■ **Transcribed page contents**:
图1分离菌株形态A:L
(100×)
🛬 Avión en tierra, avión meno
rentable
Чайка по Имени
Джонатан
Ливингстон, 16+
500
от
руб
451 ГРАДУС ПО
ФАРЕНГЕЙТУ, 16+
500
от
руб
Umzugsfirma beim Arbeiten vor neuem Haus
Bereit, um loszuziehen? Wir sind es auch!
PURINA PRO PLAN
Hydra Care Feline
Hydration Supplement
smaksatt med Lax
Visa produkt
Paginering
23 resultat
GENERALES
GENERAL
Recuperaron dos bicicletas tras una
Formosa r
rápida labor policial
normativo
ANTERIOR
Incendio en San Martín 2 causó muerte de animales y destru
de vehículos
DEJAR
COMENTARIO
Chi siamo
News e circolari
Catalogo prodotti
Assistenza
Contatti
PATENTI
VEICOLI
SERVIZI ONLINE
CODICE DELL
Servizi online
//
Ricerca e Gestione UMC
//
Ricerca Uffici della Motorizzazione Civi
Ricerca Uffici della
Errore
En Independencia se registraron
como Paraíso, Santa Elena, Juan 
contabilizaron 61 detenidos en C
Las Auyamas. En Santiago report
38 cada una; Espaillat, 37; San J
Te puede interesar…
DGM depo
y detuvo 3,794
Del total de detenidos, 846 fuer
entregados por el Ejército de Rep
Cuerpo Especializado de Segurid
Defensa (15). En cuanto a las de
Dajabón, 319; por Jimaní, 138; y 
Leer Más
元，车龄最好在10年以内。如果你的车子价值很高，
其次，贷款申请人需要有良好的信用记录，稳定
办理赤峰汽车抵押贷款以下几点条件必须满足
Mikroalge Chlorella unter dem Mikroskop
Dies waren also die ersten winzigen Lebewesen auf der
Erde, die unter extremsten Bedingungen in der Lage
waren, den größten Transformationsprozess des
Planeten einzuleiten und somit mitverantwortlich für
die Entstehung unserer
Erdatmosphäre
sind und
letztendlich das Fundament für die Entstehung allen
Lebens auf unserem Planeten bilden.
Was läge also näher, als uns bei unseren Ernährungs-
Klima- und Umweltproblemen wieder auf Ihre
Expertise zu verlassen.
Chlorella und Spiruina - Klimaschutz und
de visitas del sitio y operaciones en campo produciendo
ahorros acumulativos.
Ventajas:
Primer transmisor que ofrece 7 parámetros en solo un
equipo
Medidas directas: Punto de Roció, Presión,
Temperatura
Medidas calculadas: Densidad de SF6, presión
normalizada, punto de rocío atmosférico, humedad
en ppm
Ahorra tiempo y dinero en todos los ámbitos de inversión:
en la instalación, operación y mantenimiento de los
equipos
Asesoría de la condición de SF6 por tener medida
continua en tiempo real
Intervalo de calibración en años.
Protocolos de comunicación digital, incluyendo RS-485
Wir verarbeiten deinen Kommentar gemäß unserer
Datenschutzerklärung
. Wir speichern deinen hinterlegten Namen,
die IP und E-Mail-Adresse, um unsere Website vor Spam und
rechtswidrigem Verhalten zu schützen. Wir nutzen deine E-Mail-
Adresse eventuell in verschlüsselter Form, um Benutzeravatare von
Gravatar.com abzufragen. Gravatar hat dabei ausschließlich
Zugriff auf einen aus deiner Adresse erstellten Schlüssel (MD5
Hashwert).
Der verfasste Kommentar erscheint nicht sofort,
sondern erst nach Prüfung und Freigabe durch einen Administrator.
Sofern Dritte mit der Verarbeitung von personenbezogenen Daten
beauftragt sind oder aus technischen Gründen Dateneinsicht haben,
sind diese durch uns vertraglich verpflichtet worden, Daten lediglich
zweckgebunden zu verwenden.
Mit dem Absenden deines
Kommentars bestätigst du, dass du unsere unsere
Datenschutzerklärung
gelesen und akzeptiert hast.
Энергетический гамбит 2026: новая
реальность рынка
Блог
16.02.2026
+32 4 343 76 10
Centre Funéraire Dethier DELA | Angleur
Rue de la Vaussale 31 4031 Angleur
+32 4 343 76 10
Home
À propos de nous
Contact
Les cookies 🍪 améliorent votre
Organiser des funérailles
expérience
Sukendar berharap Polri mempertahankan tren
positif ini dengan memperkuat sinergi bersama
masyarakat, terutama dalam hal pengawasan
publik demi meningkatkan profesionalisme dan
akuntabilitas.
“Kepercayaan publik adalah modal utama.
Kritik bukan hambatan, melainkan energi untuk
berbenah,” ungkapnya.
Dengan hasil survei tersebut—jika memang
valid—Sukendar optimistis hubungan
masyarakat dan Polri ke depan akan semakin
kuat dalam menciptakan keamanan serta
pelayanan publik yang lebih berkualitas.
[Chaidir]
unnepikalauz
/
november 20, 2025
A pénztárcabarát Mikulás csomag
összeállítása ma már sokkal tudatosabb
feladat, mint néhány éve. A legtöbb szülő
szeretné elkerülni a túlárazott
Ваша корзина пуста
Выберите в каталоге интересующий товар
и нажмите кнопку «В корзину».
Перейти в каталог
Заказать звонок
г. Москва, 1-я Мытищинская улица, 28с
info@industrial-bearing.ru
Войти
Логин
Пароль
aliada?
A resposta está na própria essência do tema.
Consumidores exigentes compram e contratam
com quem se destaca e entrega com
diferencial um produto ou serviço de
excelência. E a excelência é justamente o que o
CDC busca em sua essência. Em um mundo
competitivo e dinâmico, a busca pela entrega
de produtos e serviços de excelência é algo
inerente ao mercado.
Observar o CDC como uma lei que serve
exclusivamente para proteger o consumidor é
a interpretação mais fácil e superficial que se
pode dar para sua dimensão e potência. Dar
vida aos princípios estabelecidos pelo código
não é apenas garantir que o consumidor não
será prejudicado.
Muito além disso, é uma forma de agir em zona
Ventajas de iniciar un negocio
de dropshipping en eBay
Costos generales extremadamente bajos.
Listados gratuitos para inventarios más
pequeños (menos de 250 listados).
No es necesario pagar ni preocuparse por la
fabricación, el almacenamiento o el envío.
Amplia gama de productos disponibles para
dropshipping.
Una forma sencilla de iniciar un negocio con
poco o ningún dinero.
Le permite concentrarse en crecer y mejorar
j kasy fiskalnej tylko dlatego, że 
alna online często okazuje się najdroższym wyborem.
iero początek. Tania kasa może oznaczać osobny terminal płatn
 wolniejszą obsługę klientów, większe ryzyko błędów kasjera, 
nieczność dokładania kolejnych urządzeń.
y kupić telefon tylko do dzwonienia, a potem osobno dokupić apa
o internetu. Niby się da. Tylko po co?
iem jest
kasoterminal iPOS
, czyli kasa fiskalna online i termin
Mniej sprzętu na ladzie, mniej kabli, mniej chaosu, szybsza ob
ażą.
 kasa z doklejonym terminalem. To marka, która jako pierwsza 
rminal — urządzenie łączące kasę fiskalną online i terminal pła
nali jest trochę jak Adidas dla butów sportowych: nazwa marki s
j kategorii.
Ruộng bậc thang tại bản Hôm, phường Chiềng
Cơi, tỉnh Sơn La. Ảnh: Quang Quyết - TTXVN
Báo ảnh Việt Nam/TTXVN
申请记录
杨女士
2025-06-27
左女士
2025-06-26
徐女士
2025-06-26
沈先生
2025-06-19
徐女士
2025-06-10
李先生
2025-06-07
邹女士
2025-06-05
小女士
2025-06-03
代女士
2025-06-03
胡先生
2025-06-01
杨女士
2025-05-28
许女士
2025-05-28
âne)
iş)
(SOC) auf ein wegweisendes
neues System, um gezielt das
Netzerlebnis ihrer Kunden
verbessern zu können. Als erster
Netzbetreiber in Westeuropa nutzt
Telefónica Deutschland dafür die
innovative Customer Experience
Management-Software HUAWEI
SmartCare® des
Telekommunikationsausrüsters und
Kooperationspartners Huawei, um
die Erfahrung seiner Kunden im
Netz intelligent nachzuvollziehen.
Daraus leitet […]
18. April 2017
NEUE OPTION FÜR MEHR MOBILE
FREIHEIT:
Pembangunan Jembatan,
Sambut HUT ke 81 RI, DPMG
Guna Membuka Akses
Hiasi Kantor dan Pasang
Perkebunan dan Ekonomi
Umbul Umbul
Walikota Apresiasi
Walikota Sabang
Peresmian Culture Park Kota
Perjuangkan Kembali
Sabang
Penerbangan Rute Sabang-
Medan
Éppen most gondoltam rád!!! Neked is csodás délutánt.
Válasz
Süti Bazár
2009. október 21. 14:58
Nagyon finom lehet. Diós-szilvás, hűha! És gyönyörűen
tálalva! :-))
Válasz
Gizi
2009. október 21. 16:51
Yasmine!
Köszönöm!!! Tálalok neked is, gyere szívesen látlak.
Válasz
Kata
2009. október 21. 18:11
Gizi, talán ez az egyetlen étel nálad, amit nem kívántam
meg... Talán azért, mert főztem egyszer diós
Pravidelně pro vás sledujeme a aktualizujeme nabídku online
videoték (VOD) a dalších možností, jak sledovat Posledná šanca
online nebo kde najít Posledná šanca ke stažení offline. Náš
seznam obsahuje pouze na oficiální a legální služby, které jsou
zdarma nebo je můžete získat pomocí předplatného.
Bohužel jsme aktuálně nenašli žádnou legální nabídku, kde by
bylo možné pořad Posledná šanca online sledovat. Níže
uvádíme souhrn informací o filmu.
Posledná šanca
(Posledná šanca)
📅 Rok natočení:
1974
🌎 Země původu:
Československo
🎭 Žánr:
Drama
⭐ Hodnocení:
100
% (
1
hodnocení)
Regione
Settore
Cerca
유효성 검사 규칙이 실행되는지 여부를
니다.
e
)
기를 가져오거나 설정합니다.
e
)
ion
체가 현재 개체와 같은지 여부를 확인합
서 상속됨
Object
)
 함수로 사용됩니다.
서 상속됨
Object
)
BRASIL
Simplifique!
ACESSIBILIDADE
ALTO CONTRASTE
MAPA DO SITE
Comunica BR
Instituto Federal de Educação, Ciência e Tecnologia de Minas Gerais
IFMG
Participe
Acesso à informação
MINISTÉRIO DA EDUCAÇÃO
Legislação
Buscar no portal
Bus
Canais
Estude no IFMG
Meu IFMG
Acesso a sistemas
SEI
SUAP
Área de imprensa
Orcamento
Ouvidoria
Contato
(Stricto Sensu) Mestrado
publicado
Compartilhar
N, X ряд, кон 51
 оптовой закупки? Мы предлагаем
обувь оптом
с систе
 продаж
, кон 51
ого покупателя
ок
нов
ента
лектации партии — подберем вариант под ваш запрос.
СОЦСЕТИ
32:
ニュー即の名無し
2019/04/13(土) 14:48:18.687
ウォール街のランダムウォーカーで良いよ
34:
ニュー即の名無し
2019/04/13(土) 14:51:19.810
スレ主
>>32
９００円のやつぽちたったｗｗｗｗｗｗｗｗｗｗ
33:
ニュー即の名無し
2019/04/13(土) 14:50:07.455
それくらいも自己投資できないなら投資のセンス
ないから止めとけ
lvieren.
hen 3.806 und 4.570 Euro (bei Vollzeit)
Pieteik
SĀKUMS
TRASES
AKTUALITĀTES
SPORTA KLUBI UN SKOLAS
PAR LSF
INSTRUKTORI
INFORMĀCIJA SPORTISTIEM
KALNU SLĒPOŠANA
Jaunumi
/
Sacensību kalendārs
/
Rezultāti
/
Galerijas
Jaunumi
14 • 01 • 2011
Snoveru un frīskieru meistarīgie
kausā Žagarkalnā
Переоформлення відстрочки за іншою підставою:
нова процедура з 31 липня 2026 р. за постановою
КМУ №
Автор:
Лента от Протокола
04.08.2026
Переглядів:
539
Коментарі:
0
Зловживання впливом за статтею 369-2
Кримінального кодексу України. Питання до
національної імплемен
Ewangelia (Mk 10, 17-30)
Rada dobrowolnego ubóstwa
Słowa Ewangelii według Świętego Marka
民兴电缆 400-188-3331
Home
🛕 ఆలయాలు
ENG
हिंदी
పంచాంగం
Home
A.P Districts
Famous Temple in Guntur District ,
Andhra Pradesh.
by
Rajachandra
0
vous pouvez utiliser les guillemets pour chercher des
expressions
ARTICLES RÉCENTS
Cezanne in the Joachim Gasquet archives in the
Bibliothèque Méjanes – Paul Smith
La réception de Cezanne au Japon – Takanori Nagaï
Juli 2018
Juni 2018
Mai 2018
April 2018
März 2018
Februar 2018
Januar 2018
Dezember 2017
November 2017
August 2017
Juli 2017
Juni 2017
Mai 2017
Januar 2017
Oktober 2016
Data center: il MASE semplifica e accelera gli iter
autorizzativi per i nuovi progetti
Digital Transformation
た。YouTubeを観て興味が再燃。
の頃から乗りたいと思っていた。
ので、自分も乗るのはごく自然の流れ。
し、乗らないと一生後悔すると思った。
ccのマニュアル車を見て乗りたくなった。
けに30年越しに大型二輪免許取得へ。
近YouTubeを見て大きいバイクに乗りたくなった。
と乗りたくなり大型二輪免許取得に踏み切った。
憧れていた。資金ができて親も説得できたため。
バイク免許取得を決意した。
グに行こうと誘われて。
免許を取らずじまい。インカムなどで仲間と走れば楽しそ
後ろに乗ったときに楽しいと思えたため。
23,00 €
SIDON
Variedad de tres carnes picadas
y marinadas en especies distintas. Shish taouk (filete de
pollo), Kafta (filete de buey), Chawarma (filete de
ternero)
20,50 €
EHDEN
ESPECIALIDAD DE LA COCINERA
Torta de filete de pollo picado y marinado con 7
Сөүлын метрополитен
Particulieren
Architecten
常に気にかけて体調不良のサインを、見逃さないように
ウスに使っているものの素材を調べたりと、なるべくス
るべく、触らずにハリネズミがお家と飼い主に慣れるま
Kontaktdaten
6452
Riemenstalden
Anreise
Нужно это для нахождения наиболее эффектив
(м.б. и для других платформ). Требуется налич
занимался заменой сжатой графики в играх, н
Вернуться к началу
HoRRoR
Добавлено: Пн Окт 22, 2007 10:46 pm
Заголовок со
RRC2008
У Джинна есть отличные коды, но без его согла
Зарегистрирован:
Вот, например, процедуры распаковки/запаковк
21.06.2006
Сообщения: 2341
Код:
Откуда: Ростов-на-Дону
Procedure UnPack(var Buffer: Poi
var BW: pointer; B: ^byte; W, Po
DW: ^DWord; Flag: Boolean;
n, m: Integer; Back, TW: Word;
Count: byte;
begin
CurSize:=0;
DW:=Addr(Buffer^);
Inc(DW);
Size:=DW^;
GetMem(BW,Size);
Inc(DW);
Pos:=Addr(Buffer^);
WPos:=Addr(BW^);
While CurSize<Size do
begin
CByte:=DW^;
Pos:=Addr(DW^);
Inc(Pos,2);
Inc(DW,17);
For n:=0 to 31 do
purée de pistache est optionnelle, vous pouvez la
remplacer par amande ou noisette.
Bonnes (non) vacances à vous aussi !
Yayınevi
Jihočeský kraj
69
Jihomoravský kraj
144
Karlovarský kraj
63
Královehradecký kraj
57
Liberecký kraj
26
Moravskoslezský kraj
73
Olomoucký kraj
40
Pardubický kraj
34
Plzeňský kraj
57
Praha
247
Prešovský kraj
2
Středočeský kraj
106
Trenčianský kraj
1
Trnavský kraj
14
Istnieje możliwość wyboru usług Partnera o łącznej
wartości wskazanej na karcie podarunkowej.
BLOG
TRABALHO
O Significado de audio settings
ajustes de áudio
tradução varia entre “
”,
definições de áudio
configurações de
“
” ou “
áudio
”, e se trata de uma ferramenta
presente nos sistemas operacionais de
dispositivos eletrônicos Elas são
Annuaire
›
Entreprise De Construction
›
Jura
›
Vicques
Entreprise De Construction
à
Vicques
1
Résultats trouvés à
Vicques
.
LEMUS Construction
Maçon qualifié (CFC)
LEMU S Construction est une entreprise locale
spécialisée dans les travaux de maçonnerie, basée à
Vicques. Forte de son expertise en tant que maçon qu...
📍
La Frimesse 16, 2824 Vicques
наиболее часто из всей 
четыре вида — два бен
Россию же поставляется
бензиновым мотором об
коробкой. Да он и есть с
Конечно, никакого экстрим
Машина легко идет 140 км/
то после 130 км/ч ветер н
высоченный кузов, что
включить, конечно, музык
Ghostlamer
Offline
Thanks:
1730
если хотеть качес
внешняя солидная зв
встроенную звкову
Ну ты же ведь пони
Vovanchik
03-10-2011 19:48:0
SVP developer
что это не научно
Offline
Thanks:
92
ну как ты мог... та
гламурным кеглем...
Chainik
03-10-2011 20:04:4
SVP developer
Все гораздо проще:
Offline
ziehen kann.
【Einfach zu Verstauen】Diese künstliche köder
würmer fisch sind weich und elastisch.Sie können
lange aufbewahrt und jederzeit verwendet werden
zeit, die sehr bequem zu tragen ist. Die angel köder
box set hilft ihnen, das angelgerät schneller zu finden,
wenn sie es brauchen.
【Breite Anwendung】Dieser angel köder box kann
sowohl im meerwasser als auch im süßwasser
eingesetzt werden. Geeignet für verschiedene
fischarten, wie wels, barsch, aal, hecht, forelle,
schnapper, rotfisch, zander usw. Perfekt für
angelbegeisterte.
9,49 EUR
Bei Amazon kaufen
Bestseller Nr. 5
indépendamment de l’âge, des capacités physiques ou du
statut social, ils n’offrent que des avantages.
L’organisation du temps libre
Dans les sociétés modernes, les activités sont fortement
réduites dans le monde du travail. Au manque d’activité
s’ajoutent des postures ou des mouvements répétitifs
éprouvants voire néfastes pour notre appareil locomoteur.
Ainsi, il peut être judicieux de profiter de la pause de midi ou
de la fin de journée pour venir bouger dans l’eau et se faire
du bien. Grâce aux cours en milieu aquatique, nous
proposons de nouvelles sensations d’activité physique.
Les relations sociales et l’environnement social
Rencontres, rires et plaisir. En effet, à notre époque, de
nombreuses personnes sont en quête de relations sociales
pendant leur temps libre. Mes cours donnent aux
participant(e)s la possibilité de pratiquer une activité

■ **ABOUT THIS TASK**: Copy out, word for word, the part of the entries above that begins at the line with "sind diese durch" and ends at the line with "masyarakat dan Polri ke depan akan semakin", including both.

■ **ANSWER TO THIS EXERCISE**:
sind diese durch uns vertraglich verpflichtet worden, Daten lediglich
zweckgebunden zu verwenden.
Mit dem Absenden deines
Kommentars bestätigst du, dass du unsere unsere
Datenschutzerklärung
gelesen und akzeptiert hast.
Энергетический гамбит 2026: новая
реальность рынка
Блог
16.02.2026
+32 4 343 76 10
Centre Funéraire Dethier DELA | Angleur
Rue de la Vaussale 31 4031 Angleur
+32 4 343 76 10
Home
À propos de nous
Contact
Les cookies 🍪 améliorent votre
Organiser des funérailles
expérience
Sukendar berharap Polri mempertahankan tren
positif ini dengan memperkuat sinergi bersama
masyarakat, terutama dalam hal pengawasan
publik demi meningkatkan profesionalisme dan
akuntabilitas.
“Kepercayaan publik adalah modal utama.
Kritik bukan hambatan, melainkan energi untuk
berbenah,” ungkapnya.
Dengan hasil survei tersebut—jika memang
valid—Sukendar optimistis hubungan
masyarakat dan Polri ke depan akan semakin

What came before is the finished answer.